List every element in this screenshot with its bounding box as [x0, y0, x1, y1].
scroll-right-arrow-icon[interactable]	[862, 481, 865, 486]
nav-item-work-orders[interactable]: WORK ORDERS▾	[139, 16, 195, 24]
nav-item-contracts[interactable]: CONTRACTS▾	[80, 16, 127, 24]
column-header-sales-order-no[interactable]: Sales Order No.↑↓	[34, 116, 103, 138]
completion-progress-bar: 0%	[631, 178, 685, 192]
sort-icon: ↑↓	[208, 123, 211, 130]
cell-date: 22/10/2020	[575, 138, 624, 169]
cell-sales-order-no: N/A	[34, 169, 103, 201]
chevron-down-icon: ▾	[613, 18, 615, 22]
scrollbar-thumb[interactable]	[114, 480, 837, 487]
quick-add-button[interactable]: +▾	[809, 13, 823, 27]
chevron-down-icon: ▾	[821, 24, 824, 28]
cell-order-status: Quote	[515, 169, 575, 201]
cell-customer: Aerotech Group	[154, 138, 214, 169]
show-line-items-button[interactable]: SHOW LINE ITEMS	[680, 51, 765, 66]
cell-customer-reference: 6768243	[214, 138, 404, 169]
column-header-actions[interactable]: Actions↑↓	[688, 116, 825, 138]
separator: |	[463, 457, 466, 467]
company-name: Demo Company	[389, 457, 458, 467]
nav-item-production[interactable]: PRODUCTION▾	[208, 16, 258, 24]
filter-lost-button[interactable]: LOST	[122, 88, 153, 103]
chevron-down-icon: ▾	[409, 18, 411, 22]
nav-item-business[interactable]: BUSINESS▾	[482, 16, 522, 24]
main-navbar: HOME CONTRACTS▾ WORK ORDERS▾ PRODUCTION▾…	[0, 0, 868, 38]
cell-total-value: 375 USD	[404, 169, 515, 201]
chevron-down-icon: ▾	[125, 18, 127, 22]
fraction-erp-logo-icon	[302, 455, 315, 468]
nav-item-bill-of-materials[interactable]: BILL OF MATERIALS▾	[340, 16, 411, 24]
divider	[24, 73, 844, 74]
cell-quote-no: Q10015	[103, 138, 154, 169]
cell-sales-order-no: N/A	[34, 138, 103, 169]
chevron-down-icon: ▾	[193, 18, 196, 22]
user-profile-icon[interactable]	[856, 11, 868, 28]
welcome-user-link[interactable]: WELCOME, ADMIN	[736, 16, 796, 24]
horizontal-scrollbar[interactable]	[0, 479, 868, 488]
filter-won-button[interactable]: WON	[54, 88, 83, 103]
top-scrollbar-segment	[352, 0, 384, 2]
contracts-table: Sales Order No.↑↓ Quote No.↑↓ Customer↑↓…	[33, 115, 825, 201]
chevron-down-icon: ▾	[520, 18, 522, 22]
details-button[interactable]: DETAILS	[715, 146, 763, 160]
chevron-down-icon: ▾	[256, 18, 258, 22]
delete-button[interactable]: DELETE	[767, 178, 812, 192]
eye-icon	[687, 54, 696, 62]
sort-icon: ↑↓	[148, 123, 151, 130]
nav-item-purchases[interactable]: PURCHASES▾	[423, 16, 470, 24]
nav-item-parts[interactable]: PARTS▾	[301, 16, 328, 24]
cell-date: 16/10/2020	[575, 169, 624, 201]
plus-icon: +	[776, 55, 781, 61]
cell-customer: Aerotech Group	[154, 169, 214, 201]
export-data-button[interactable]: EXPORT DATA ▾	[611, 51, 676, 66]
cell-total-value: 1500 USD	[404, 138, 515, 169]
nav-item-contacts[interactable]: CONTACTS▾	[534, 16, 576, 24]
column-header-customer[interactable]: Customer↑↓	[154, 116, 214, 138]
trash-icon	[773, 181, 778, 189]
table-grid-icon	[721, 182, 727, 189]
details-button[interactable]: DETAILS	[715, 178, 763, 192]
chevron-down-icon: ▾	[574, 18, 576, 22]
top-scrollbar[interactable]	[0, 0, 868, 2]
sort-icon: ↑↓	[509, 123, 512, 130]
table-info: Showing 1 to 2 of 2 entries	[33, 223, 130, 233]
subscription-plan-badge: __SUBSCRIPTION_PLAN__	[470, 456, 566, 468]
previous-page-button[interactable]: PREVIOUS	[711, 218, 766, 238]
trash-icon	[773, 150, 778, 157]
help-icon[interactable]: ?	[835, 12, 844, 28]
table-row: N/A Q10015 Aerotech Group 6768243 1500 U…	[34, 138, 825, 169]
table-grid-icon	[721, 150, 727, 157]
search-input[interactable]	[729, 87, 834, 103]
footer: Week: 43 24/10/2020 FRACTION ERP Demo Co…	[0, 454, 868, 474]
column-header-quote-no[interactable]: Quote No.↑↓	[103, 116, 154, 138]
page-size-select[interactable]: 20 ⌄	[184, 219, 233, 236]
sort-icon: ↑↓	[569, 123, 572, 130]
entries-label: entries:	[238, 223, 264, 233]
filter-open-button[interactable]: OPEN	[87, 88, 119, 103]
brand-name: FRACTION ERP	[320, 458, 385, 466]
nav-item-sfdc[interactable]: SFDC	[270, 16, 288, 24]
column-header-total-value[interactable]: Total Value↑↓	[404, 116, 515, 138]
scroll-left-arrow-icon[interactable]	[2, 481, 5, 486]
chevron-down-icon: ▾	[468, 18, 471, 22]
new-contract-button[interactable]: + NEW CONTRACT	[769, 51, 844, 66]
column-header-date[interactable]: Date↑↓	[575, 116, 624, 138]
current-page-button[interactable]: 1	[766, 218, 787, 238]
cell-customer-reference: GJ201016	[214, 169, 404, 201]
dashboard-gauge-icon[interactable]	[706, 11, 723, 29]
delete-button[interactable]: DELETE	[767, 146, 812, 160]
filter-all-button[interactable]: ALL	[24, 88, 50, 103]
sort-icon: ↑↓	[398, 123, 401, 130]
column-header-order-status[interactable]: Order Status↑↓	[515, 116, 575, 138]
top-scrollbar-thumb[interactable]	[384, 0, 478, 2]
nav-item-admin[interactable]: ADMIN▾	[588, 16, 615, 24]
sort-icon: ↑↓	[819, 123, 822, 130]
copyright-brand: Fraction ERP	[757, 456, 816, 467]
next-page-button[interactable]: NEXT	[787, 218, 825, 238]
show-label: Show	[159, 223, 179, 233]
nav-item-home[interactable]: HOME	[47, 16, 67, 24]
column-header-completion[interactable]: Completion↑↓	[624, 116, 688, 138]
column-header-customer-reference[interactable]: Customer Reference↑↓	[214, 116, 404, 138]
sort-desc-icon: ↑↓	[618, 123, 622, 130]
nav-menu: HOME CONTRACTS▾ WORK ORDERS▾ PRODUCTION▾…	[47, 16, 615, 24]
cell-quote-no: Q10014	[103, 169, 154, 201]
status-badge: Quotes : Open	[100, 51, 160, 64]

» **WHAT YOU HAVE TO DO**: Repeat every record exactly, so that nothing is lost or altered.

» **EXERCISE RESPONSE**:
List every element in this screenshot with its bounding box as [x0, y0, x1, y1].
scroll-right-arrow-icon[interactable]	[862, 481, 865, 486]
nav-item-work-orders[interactable]: WORK ORDERS▾	[139, 16, 195, 24]
nav-item-contracts[interactable]: CONTRACTS▾	[80, 16, 127, 24]
column-header-sales-order-no[interactable]: Sales Order No.↑↓	[34, 116, 103, 138]
completion-progress-bar: 0%	[631, 178, 685, 192]
sort-icon: ↑↓	[208, 123, 211, 130]
cell-date: 22/10/2020	[575, 138, 624, 169]
cell-sales-order-no: N/A	[34, 169, 103, 201]
chevron-down-icon: ▾	[613, 18, 615, 22]
scrollbar-thumb[interactable]	[114, 480, 837, 487]
quick-add-button[interactable]: +▾	[809, 13, 823, 27]
chevron-down-icon: ▾	[821, 24, 824, 28]
cell-order-status: Quote	[515, 169, 575, 201]
cell-customer: Aerotech Group	[154, 138, 214, 169]
show-line-items-button[interactable]: SHOW LINE ITEMS	[680, 51, 765, 66]
cell-customer-reference: 6768243	[214, 138, 404, 169]
column-header-actions[interactable]: Actions↑↓	[688, 116, 825, 138]
separator: |	[463, 457, 466, 467]
company-name: Demo Company	[389, 457, 458, 467]
nav-item-production[interactable]: PRODUCTION▾	[208, 16, 258, 24]
filter-lost-button[interactable]: LOST	[122, 88, 153, 103]
chevron-down-icon: ▾	[409, 18, 411, 22]
nav-item-business[interactable]: BUSINESS▾	[482, 16, 522, 24]
main-navbar: HOME CONTRACTS▾ WORK ORDERS▾ PRODUCTION▾…	[0, 0, 868, 38]
cell-total-value: 375 USD	[404, 169, 515, 201]
chevron-down-icon: ▾	[125, 18, 127, 22]
fraction-erp-logo-icon	[302, 455, 315, 468]
nav-item-bill-of-materials[interactable]: BILL OF MATERIALS▾	[340, 16, 411, 24]
divider	[24, 73, 844, 74]
cell-quote-no: Q10015	[103, 138, 154, 169]
cell-sales-order-no: N/A	[34, 138, 103, 169]
chevron-down-icon: ▾	[193, 18, 196, 22]
user-profile-icon[interactable]	[856, 11, 868, 28]
welcome-user-link[interactable]: WELCOME, ADMIN	[736, 16, 796, 24]
horizontal-scrollbar[interactable]	[0, 479, 868, 488]
filter-won-button[interactable]: WON	[54, 88, 83, 103]
top-scrollbar-segment	[352, 0, 384, 2]
contracts-table: Sales Order No.↑↓ Quote No.↑↓ Customer↑↓…	[33, 115, 825, 201]
chevron-down-icon: ▾	[520, 18, 522, 22]
details-button[interactable]: DETAILS	[715, 146, 763, 160]
chevron-down-icon: ▾	[256, 18, 258, 22]
delete-button[interactable]: DELETE	[767, 178, 812, 192]
eye-icon	[687, 54, 696, 62]
sort-icon: ↑↓	[148, 123, 151, 130]
nav-item-purchases[interactable]: PURCHASES▾	[423, 16, 470, 24]
nav-item-parts[interactable]: PARTS▾	[301, 16, 328, 24]
cell-date: 16/10/2020	[575, 169, 624, 201]
plus-icon: +	[776, 55, 781, 61]
cell-customer: Aerotech Group	[154, 169, 214, 201]
export-data-button[interactable]: EXPORT DATA ▾	[611, 51, 676, 66]
cell-total-value: 1500 USD	[404, 138, 515, 169]
nav-item-contacts[interactable]: CONTACTS▾	[534, 16, 576, 24]
column-header-customer[interactable]: Customer↑↓	[154, 116, 214, 138]
trash-icon	[773, 181, 778, 189]
table-grid-icon	[721, 182, 727, 189]
details-button[interactable]: DETAILS	[715, 178, 763, 192]
chevron-down-icon: ▾	[574, 18, 576, 22]
top-scrollbar[interactable]	[0, 0, 868, 2]
sort-icon: ↑↓	[509, 123, 512, 130]
table-info: Showing 1 to 2 of 2 entries	[33, 223, 130, 233]
subscription-plan-badge: __SUBSCRIPTION_PLAN__	[470, 456, 566, 468]
previous-page-button[interactable]: PREVIOUS	[711, 218, 766, 238]
trash-icon	[773, 150, 778, 157]
help-icon[interactable]: ?	[835, 12, 844, 28]
table-row: N/A Q10015 Aerotech Group 6768243 1500 U…	[34, 138, 825, 169]
table-grid-icon	[721, 150, 727, 157]
search-input[interactable]	[729, 87, 834, 103]
footer: Week: 43 24/10/2020 FRACTION ERP Demo Co…	[0, 454, 868, 474]
column-header-quote-no[interactable]: Quote No.↑↓	[103, 116, 154, 138]
page-size-select[interactable]: 20 ⌄	[184, 219, 233, 236]
sort-icon: ↑↓	[569, 123, 572, 130]
entries-label: entries:	[238, 223, 264, 233]
filter-open-button[interactable]: OPEN	[87, 88, 119, 103]
brand-name: FRACTION ERP	[320, 458, 385, 466]
nav-item-sfdc[interactable]: SFDC	[270, 16, 288, 24]
column-header-total-value[interactable]: Total Value↑↓	[404, 116, 515, 138]
scroll-left-arrow-icon[interactable]	[2, 481, 5, 486]
chevron-down-icon: ▾	[468, 18, 471, 22]
new-contract-button[interactable]: + NEW CONTRACT	[769, 51, 844, 66]
column-header-date[interactable]: Date↑↓	[575, 116, 624, 138]
current-page-button[interactable]: 1	[766, 218, 787, 238]
cell-customer-reference: GJ201016	[214, 169, 404, 201]
dashboard-gauge-icon[interactable]	[706, 11, 723, 29]
delete-button[interactable]: DELETE	[767, 146, 812, 160]
filter-all-button[interactable]: ALL	[24, 88, 50, 103]
sort-icon: ↑↓	[398, 123, 401, 130]
column-header-order-status[interactable]: Order Status↑↓	[515, 116, 575, 138]
top-scrollbar-thumb[interactable]	[384, 0, 478, 2]
nav-item-admin[interactable]: ADMIN▾	[588, 16, 615, 24]
sort-icon: ↑↓	[819, 123, 822, 130]
copyright-brand: Fraction ERP	[757, 456, 816, 467]
next-page-button[interactable]: NEXT	[787, 218, 825, 238]
show-label: Show	[159, 223, 179, 233]
nav-item-home[interactable]: HOME	[47, 16, 67, 24]
column-header-completion[interactable]: Completion↑↓	[624, 116, 688, 138]
column-header-customer-reference[interactable]: Customer Reference↑↓	[214, 116, 404, 138]
sort-desc-icon: ↑↓	[618, 123, 622, 130]
nav-menu: HOME CONTRACTS▾ WORK ORDERS▾ PRODUCTION▾…	[47, 16, 615, 24]
cell-quote-no: Q10014	[103, 169, 154, 201]
status-badge: Quotes : Open	[100, 51, 160, 64]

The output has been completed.